[Dataset records — start]
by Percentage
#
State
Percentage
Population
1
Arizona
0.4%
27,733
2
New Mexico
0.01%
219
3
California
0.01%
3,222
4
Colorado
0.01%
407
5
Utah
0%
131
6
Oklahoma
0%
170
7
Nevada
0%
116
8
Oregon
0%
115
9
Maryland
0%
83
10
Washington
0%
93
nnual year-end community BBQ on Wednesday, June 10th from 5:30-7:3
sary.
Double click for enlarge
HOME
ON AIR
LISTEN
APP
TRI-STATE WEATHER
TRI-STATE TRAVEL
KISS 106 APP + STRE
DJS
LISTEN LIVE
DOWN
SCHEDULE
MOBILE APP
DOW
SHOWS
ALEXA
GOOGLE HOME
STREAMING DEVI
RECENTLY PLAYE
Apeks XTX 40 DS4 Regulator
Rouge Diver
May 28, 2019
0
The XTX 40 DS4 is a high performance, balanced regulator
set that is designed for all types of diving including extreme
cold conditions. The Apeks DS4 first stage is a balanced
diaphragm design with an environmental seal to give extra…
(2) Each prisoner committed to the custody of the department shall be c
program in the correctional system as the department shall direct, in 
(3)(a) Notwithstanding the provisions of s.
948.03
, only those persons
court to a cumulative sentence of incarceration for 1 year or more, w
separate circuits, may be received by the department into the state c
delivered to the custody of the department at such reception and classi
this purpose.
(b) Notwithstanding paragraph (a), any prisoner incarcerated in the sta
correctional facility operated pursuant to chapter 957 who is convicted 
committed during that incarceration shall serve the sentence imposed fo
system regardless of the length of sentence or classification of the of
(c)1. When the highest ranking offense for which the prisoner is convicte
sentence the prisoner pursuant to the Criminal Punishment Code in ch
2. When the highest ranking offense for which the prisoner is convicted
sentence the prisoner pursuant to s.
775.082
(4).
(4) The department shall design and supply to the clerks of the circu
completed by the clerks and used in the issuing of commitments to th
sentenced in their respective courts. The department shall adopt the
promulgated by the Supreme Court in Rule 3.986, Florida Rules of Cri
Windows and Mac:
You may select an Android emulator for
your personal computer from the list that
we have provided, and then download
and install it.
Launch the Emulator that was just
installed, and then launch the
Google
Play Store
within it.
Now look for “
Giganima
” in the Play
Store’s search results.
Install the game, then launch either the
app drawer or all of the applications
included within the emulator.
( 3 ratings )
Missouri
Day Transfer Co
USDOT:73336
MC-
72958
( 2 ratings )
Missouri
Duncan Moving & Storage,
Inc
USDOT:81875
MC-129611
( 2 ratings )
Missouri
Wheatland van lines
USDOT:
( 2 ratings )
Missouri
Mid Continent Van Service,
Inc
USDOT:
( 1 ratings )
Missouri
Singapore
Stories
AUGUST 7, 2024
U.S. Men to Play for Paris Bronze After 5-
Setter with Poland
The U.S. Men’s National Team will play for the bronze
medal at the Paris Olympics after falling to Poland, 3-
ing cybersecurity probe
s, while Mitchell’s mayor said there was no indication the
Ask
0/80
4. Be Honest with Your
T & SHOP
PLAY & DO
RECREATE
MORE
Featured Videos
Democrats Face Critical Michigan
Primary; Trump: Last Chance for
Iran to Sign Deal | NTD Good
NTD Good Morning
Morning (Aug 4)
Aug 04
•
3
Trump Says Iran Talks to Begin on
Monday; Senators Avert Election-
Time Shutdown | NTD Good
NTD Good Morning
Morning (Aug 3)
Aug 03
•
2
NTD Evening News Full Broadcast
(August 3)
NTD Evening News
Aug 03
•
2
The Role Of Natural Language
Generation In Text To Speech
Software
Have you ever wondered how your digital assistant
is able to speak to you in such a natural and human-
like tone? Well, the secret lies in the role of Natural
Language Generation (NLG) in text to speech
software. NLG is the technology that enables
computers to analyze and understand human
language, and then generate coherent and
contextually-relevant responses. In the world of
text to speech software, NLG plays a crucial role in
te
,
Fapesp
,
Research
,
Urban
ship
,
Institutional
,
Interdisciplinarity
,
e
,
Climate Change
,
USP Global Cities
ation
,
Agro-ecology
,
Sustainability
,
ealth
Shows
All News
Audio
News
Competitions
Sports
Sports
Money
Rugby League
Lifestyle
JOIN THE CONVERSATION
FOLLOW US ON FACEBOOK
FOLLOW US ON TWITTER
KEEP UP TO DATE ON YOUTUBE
[Dataset records — finish]
Task instructions:
The answer should reproduce all of the data without any alteration.

Answer area:
by Percentage
#
State
Percentage
Population
1
Arizona
0.4%
27,733
2
New Mexico
0.01%
219
3
California
0.01%
3,222
4
Colorado
0.01%
407
5
Utah
0%
131
6
Oklahoma
0%
170
7
Nevada
0%
116
8
Oregon
0%
115
9
Maryland
0%
83
10
Washington
0%
93
nnual year-end community BBQ on Wednesday, June 10th from 5:30-7:3
sary.
Double click for enlarge
HOME
ON AIR
LISTEN
APP
TRI-STATE WEATHER
TRI-STATE TRAVEL
KISS 106 APP + STRE
DJS
LISTEN LIVE
DOWN
SCHEDULE
MOBILE APP
DOW
SHOWS
ALEXA
GOOGLE HOME
STREAMING DEVI
RECENTLY PLAYE
Apeks XTX 40 DS4 Regulator
Rouge Diver
May 28, 2019
0
The XTX 40 DS4 is a high performance, balanced regulator
set that is designed for all types of diving including extreme
cold conditions. The Apeks DS4 first stage is a balanced
diaphragm design with an environmental seal to give extra…
(2) Each prisoner committed to the custody of the department shall be c
program in the correctional system as the department shall direct, in 
(3)(a) Notwithstanding the provisions of s.
948.03
, only those persons
court to a cumulative sentence of incarceration for 1 year or more, w
separate circuits, may be received by the department into the state c
delivered to the custody of the department at such reception and classi
this purpose.
(b) Notwithstanding paragraph (a), any prisoner incarcerated in the sta
correctional facility operated pursuant to chapter 957 who is convicted 
committed during that incarceration shall serve the sentence imposed fo
system regardless of the length of sentence or classification of the of
(c)1. When the highest ranking offense for which the prisoner is convicte
sentence the prisoner pursuant to the Criminal Punishment Code in ch
2. When the highest ranking offense for which the prisoner is convicted
sentence the prisoner pursuant to s.
775.082
(4).
(4) The department shall design and supply to the clerks of the circu
completed by the clerks and used in the issuing of commitments to th
sentenced in their respective courts. The department shall adopt the
promulgated by the Supreme Court in Rule 3.986, Florida Rules of Cri
Windows and Mac:
You may select an Android emulator for
your personal computer from the list that
we have provided, and then download
and install it.
Launch the Emulator that was just
installed, and then launch the
Google
Play Store
within it.
Now look for “
Giganima
” in the Play
Store’s search results.
Install the game, then launch either the
app drawer or all of the applications
included within the emulator.
( 3 ratings )
Missouri
Day Transfer Co
USDOT:73336
MC-
72958
( 2 ratings )
Missouri
Duncan Moving & Storage,
Inc
USDOT:81875
MC-129611
( 2 ratings )
Missouri
Wheatland van lines
USDOT:
( 2 ratings )
Missouri
Mid Continent Van Service,
Inc
USDOT:
( 1 ratings )
Missouri
Singapore
Stories
AUGUST 7, 2024
U.S. Men to Play for Paris Bronze After 5-
Setter with Poland
The U.S. Men’s National Team will play for the bronze
medal at the Paris Olympics after falling to Poland, 3-
ing cybersecurity probe
s, while Mitchell’s mayor said there was no indication the
Ask
0/80
4. Be Honest with Your
T & SHOP
PLAY & DO
RECREATE
MORE
Featured Videos
Democrats Face Critical Michigan
Primary; Trump: Last Chance for
Iran to Sign Deal | NTD Good
NTD Good Morning
Morning (Aug 4)
Aug 04
•
3
Trump Says Iran Talks to Begin on
Monday; Senators Avert Election-
Time Shutdown | NTD Good
NTD Good Morning
Morning (Aug 3)
Aug 03
•
2
NTD Evening News Full Broadcast
(August 3)
NTD Evening News
Aug 03
•
2
The Role Of Natural Language
Generation In Text To Speech
Software
Have you ever wondered how your digital assistant
is able to speak to you in such a natural and human-
like tone? Well, the secret lies in the role of Natural
Language Generation (NLG) in text to speech
software. NLG is the technology that enables
computers to analyze and understand human
language, and then generate coherent and
contextually-relevant responses. In the world of
text to speech software, NLG plays a crucial role in
te
,
Fapesp
,
Research
,
Urban
ship
,
Institutional
,
Interdisciplinarity
,
e
,
Climate Change
,
USP Global Cities
ation
,
Agro-ecology
,
Sustainability
,
ealth
Shows
All News
Audio
News
Competitions
Sports
Sports
Money
Rugby League
Lifestyle
JOIN THE CONVERSATION
FOLLOW US ON FACEBOOK
FOLLOW US ON TWITTER
KEEP UP TO DATE ON YOUTUBE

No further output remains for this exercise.